My second point is an exhortation of the
citizens to virtue. And I see many young
men present in court, and many of their elders,
and not a few citizens of other states of
Hellas, gathered here to listen. Do not imagine
that they have come to look at me.
[118] Nay, rather have they come to find
out about you, whether you not only know
how to make good laws, but also are able
to distinguish between good conduct and bad;
whether you know how to honor good men; and
whether you are willing to punish those who
make their own life a reproach to the city.
I will first speak to you about the defence.
[119] The eminent orator Demosthenes says
that you must either wipe out your laws,
or else no attention must be paid to my words.
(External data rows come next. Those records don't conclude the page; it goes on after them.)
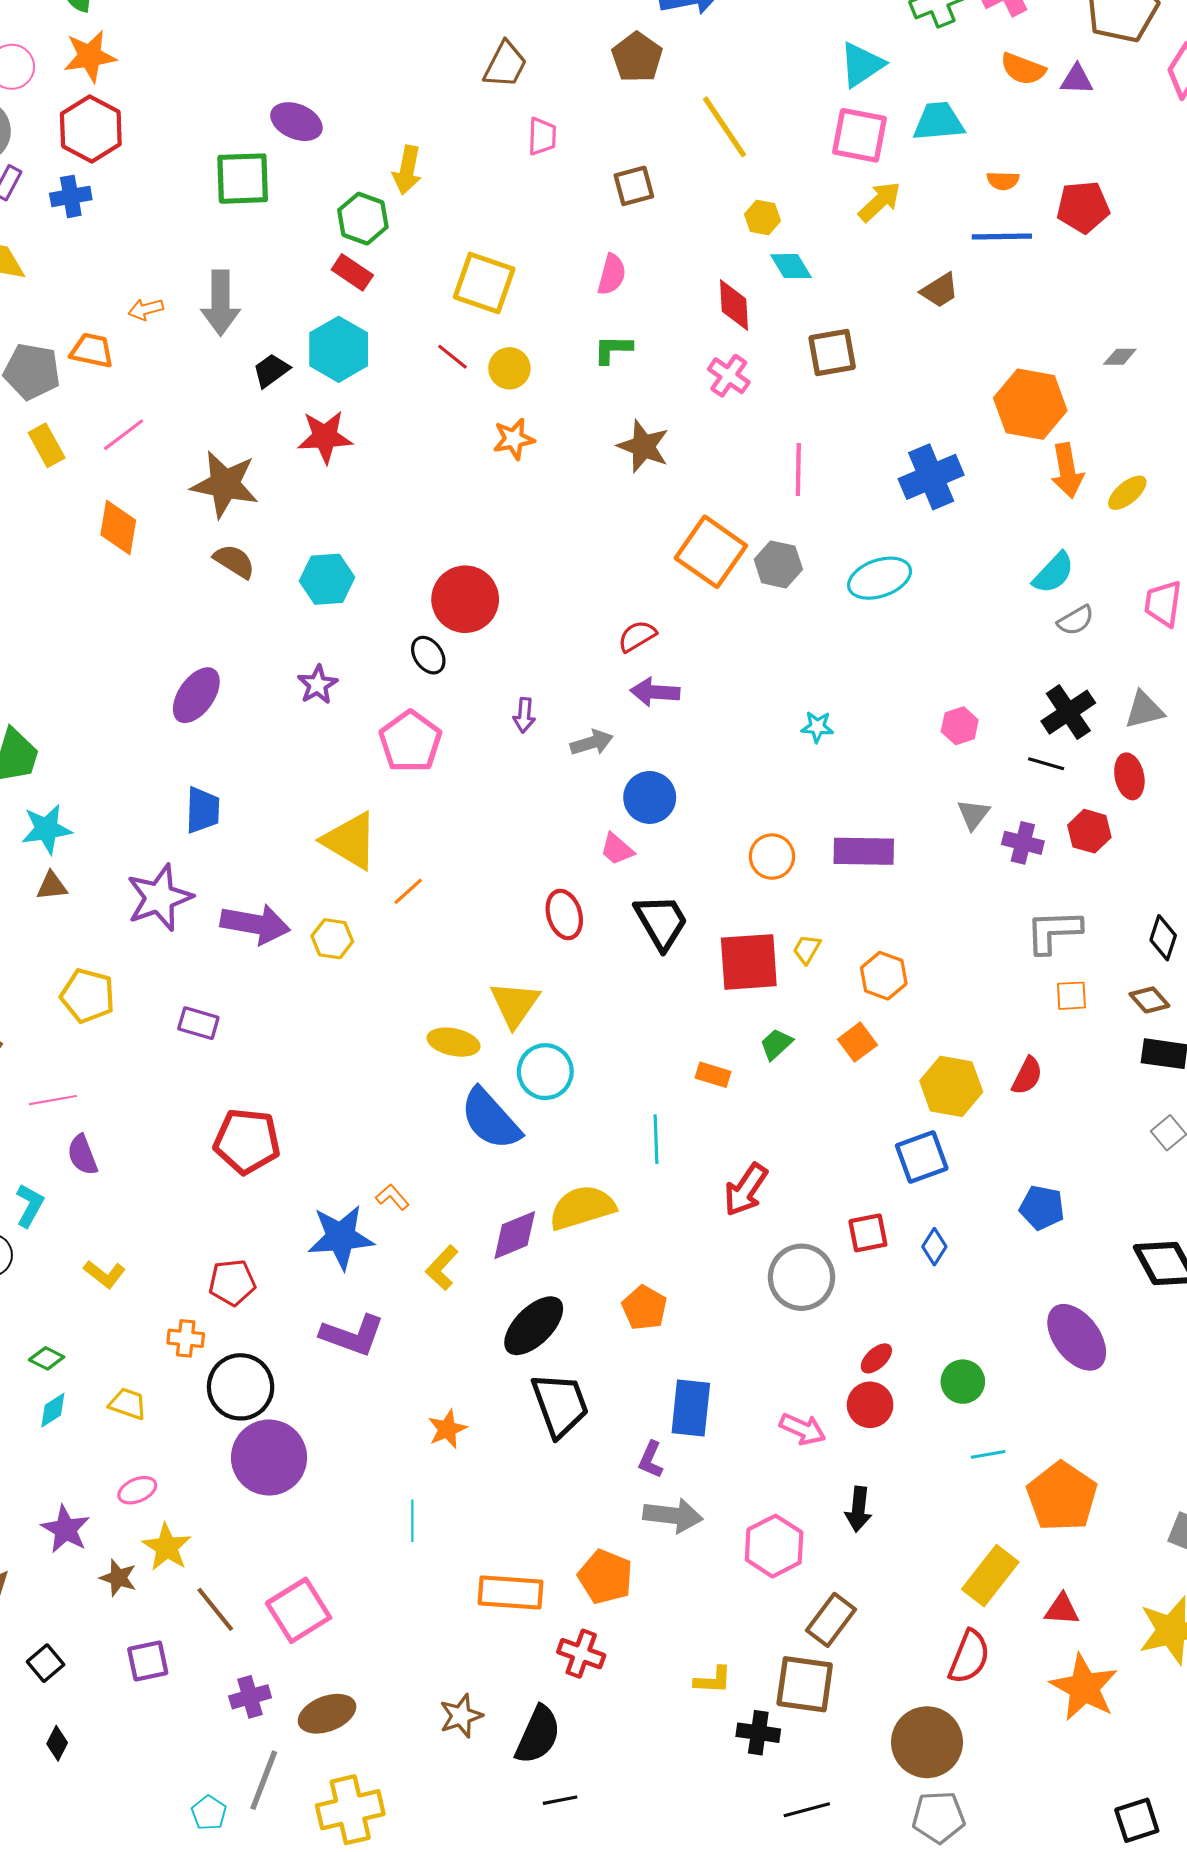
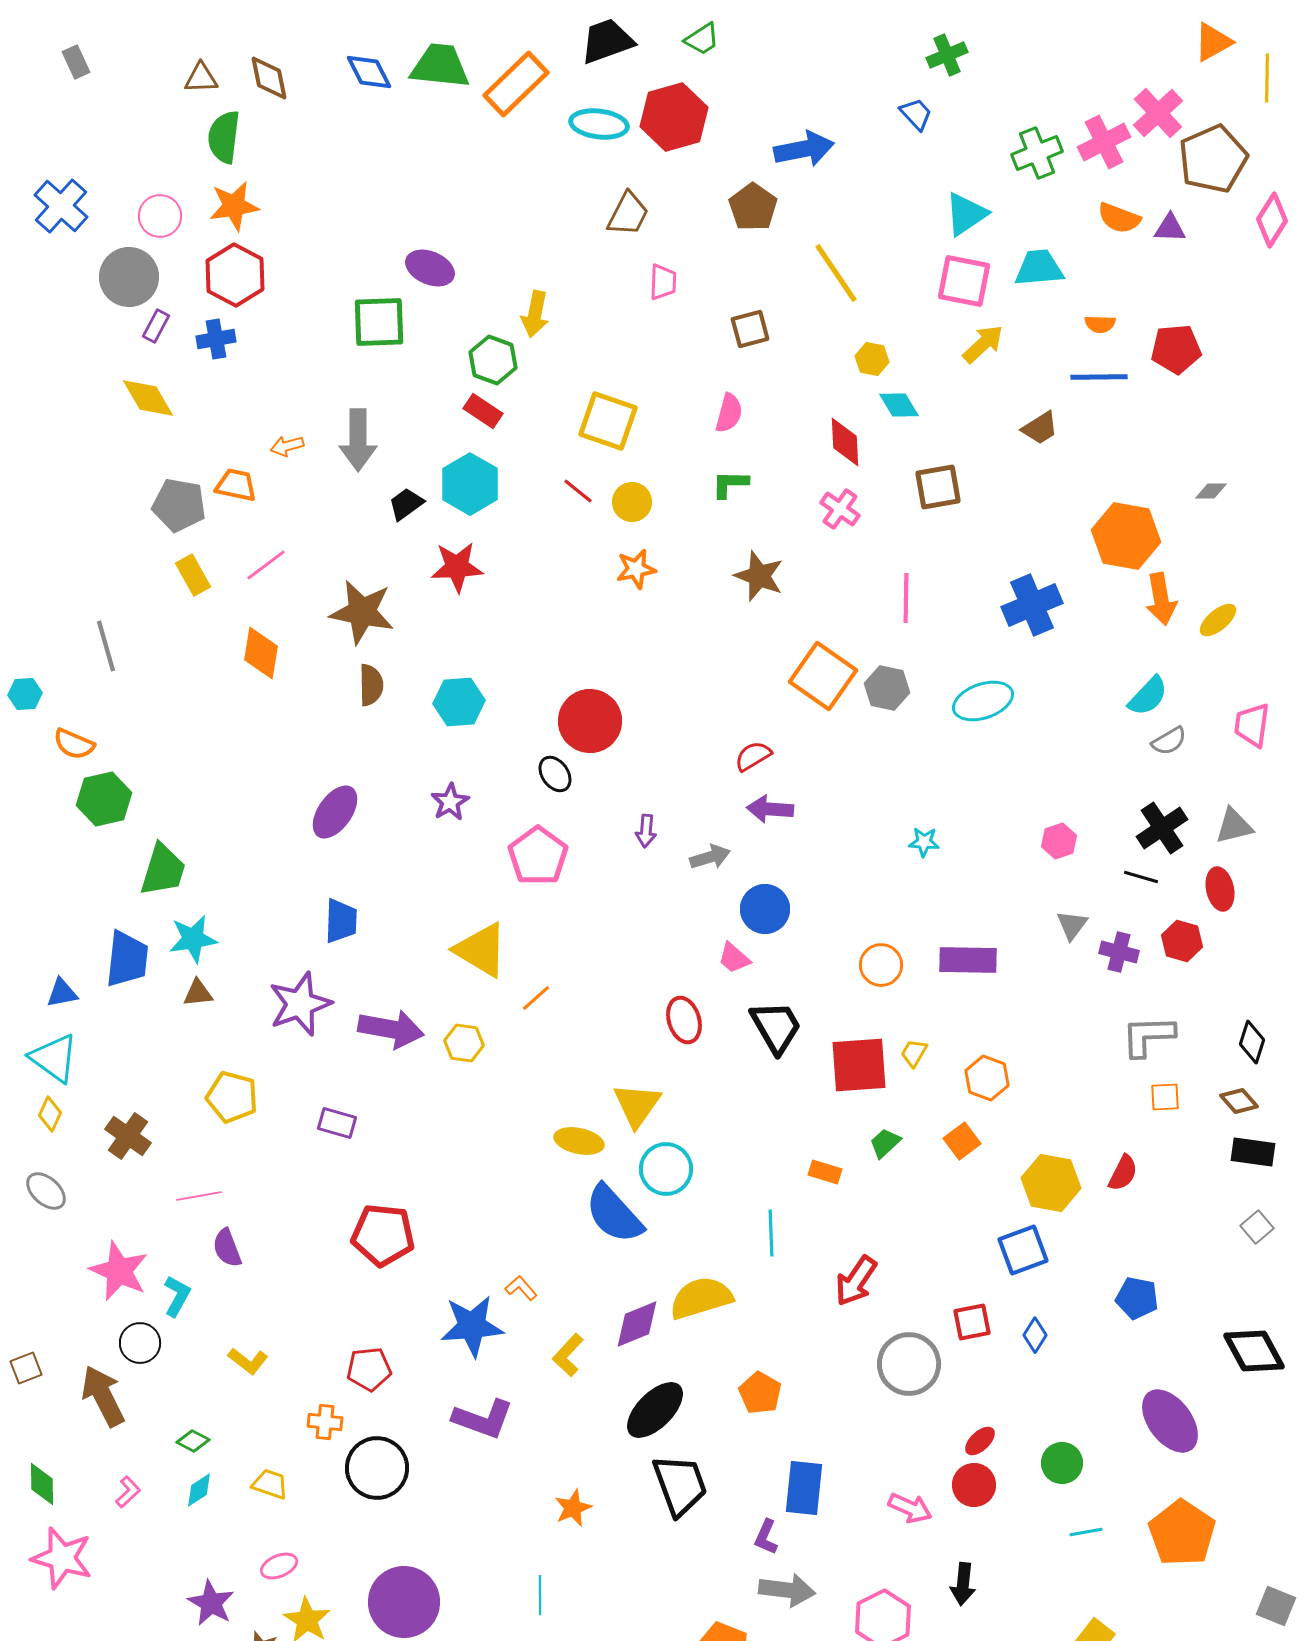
brown semicircle: (234, 561) -> (371, 685), turned 57
purple circle: (269, 1458) -> (404, 1602), moved
orange pentagon: (1062, 1497) -> (1182, 1533), moved

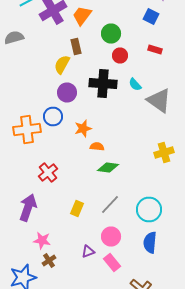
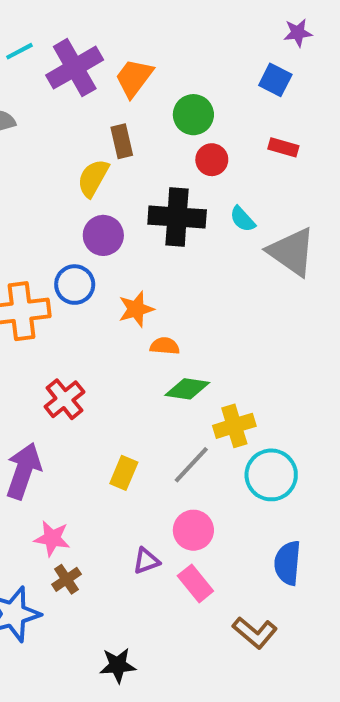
yellow cross: (164, 152) -> (234, 426), moved
blue semicircle: (150, 242) -> (288, 563), moved

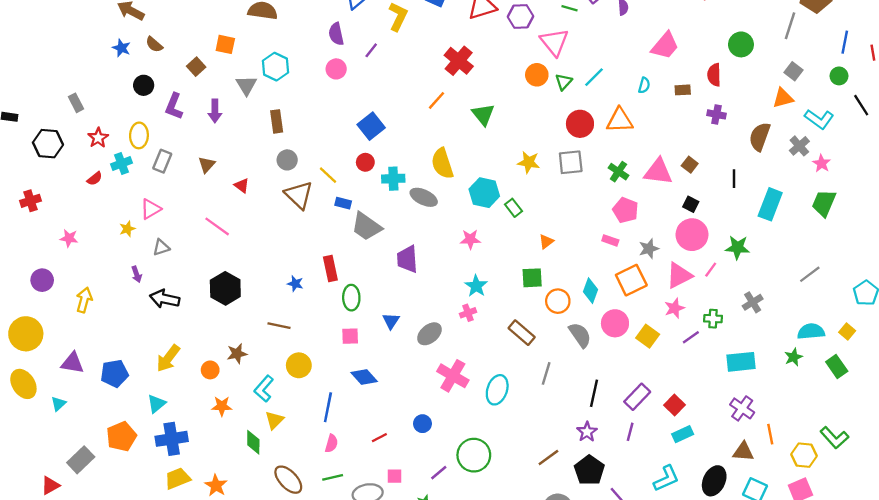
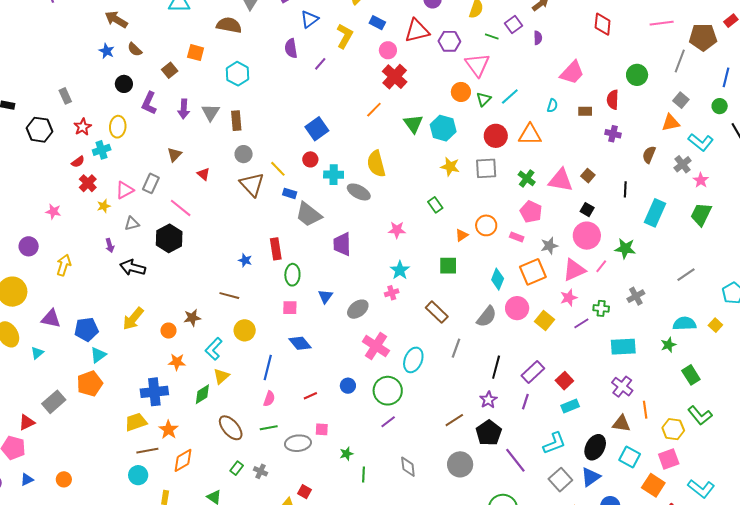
pink circle: (336, 69) -> (388, 50), moved
gray triangle: (246, 85) -> (211, 112), moved
brown semicircle: (760, 137) -> (649, 155), size x0.7
gray rectangle: (162, 161) -> (151, 183), moved
cyan hexagon: (484, 193) -> (443, 128), moved
red cross: (30, 201) -> (88, 183), moved, turned -30
black hexagon: (225, 288) -> (169, 238), moved
orange circle: (558, 301) -> (486, 225), moved
gray semicircle: (580, 335) -> (487, 317), turned 70
green rectangle: (837, 366) -> (691, 375), moved
cyan triangle: (156, 404) -> (98, 355), moved
blue cross: (172, 439) -> (154, 392), moved
green diamond: (253, 442) -> (202, 394), turned 55
green circle: (474, 455) -> (388, 391), moved
purple line: (439, 473) -> (388, 422), moved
For he is amazed, he says, if you do not
all remember that every single year the senate
farms out the tax on prostitutes, and that
the men who buy this tax do not guess, but
know precisely, who they are that follow
this profession. When, therefore, I have
dared to bring impeachment against Timarchus
for having prostituted himself, in order
that I may deprive him of the right to address
the people in assembly, Demosthenes says
that the very act complained of calls, not
for an accuser's arraignment, but for the
testimony of the tax-gatherer who collected
this tax from Timarchus.
[120] Now, fellow citizens, see whether the
reply that I make seems to you frank and
straightforward. For I am ashamed in the
city's behalf, if Timarchus, the counsellor
of the people, the man who dares to go out
into Hellas on their embassies, if this man,
instead of undertaking to clear his record
of the whole matter, shall ask us to specify
the localities where he plied his trade,
and to say whether the tax collectors have
ever collected the prostitutes' licence from
him.
[121] For your sakes pray let him give up
such defence as that! But I myself will suggest
to you, Timarchus, a different line of defence,
which is honorable and fair, and you will
adopt it, if you are conscious of having
done nothing shameful. Come, dare to look
the jury in the face and say that which a
decent man ought to say of his youth: "Fellow
citizens, I have been brought up as boy and
youth among you; how I have spent my time
is no secret to you, and you see me with
you in your assemblies.
[122] Now if I were defending myself before
any other set of men on the charge on which
I stand accused, I think your testimony would
readily suffice to refute the words of my
accuser. For if any such act has been committed
by me, nay rather if my life has exhibited
to you even any resemblance to that of which
he accuses me, I feel that the rest of my
life is not worth living; I freely concede
you my punishment, that the state may have
therein a defence in the eyes of Hellas.
I have not come here to beg for mercy from
you; nay, do with me what you will, if you
believe that I am such a man as that."This,
Timarchus, is the defence of a good and decent
man, a man who has confidence in his past
life, and who with good reason looks with
contempt upon all efforts to slander him.
[123] But the defence which Demosthenes persuades
you to make is not for a free man, but for
a prostitute--quibbling about when and where!
But since you do take refuge in the names
of the lodgings, demanding that in our proof
we specify every single house where you plied
your trade, to such an argument as that you
will never again resort, if you are wise,
when you have heard what I am about to say.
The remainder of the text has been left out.